● **Task requirements**:
Word for word and without images, transcribe all of the records.

● **Excerpted records**:
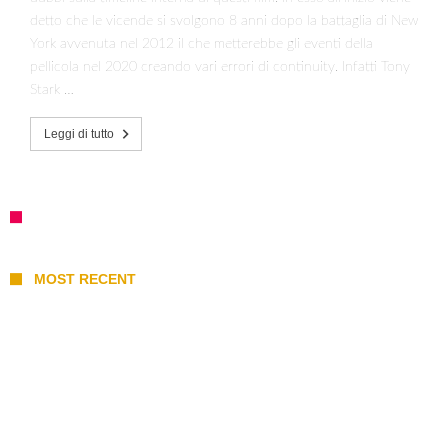
detto che le vicende si svolgono 8 anni dopo la battaglia di New
York avvenuta nel 2012 il che metterebbe gli eventi della
pellicola nel 2020 creando vari errori di continuity. Infatti Tony
Stark …
Leggi di tutto
MOST RECENT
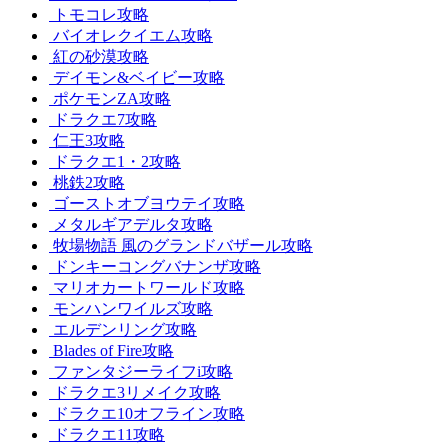
トモコレ攻略
バイオレクイエム攻略
紅の砂漠攻略
デイモン&ベイビー攻略
ポケモンZA攻略
ドラクエ7攻略
仁王3攻略
ドラクエ1・2攻略
桃鉄2攻略
ゴーストオブヨウテイ攻略
メタルギアデルタ攻略
牧場物語 風のグランドバザール攻略
ドンキーコングバナンザ攻略
マリオカートワールド攻略
モンハンワイルズ攻略
エルデンリング攻略
Blades of Fire攻略
ファンタジーライフi攻略
ドラクエ3リメイク攻略
ドラクエ10オフライン攻略
ドラクエ11攻略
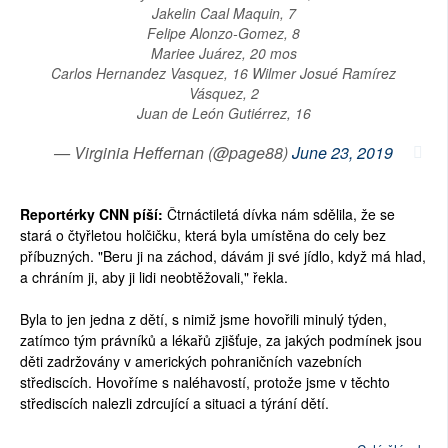
Jakelin Caal Maquin, 7
Felipe Alonzo-Gomez, 8
Mariee Juárez, 20 mos
Carlos Hernandez Vasquez, 16 Wilmer Josué Ramírez
Vásquez, 2
Juan de León Gutiérrez, 16
— Virginia Heffernan (@page88)
June 23, 2019
Reportérky CNN píší:
Čtrnáctiletá dívka nám sdělila, že se
stará o čtyřletou holčičku, která byla umístěna do cely bez
příbuzných. "Beru ji na záchod, dávám ji své jídlo, když má hlad,
a chráním ji, aby ji lidi neobtěžovali," řekla.
Byla to jen jedna z dětí, s nimiž jsme hovořili minulý týden,
zatímco tým právníků a lékařů zjišťuje, za jakých podmínek jsou
děti zadržovány v amerických pohraničních vazebních
střediscích. Hovoříme s naléhavostí, protože jsme v těchto
střediscích nalezli zdrcující a situaci a týrání dětí.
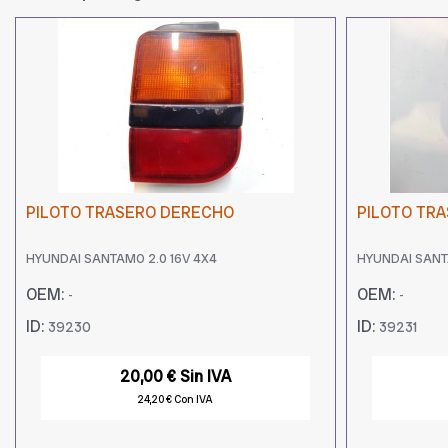
PILOTO TRASERO DERECHO
PILOTO TRA
HYUNDAI SANTAMO 2.0 16V 4X4
HYUNDAI SANT
OEM:
OEM:
-
-
ID:
ID:
39230
39231
20,00 € Sin IVA
24,20 € Con IVA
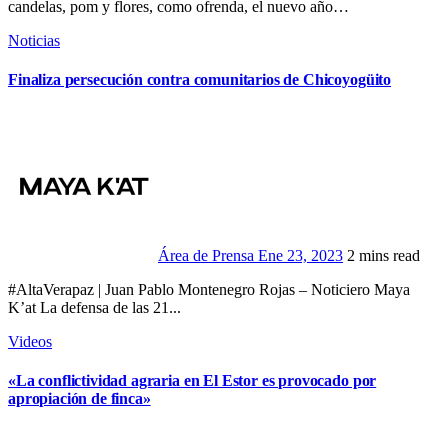
candelas, pom y flores, como ofrenda, el nuevo año…
Noticias
Finaliza persecución contra comunitarios de Chicoyogüito
Área de Prensa
Ene 23, 2023
2 mins read
#AltaVerapaz | Juan Pablo Montenegro Rojas – Noticiero Maya
K’at La defensa de las 21...
Videos
«La conflictividad agraria en El Estor es provocado por
apropiación de finca»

● **Answer to the problem**:
detto che le vicende si svolgono 8 anni dopo la battaglia di New
York avvenuta nel 2012 il che metterebbe gli eventi della
pellicola nel 2020 creando vari errori di continuity. Infatti Tony
Stark …
Leggi di tutto
MOST RECENT
トモコレ攻略
バイオレクイエム攻略
紅の砂漠攻略
デイモン&ベイビー攻略
ポケモンZA攻略
ドラクエ7攻略
仁王3攻略
ドラクエ1・2攻略
桃鉄2攻略
ゴーストオブヨウテイ攻略
メタルギアデルタ攻略
牧場物語 風のグランドバザール攻略
ドンキーコングバナンザ攻略
マリオカートワールド攻略
モンハンワイルズ攻略
エルデンリング攻略
Blades of Fire攻略
ファンタジーライフi攻略
ドラクエ3リメイク攻略
ドラクエ10オフライン攻略
ドラクエ11攻略
Jakelin Caal Maquin, 7
Felipe Alonzo-Gomez, 8
Mariee Juárez, 20 mos
Carlos Hernandez Vasquez, 16 Wilmer Josué Ramírez
Vásquez, 2
Juan de León Gutiérrez, 16
— Virginia Heffernan (@page88)
June 23, 2019
Reportérky CNN píší:
Čtrnáctiletá dívka nám sdělila, že se
stará o čtyřletou holčičku, která byla umístěna do cely bez
příbuzných. "Beru ji na záchod, dávám ji své jídlo, když má hlad,
a chráním ji, aby ji lidi neobtěžovali," řekla.
Byla to jen jedna z dětí, s nimiž jsme hovořili minulý týden,
zatímco tým právníků a lékařů zjišťuje, za jakých podmínek jsou
děti zadržovány v amerických pohraničních vazebních
střediscích. Hovoříme s naléhavostí, protože jsme v těchto
střediscích nalezli zdrcující a situaci a týrání dětí.
PILOTO TRASERO DERECHO
PILOTO TRA
HYUNDAI SANTAMO 2.0 16V 4X4
HYUNDAI SANT
OEM:
OEM:
-
-
ID:
ID:
39230
39231
20,00 € Sin IVA
24,20 € Con IVA
candelas, pom y flores, como ofrenda, el nuevo año…
Noticias
Finaliza persecución contra comunitarios de Chicoyogüito
Área de Prensa
Ene 23, 2023
2 mins read
#AltaVerapaz | Juan Pablo Montenegro Rojas – Noticiero Maya
K’at La defensa de las 21...
Videos
«La conflictividad agraria en El Estor es provocado por
apropiación de finca»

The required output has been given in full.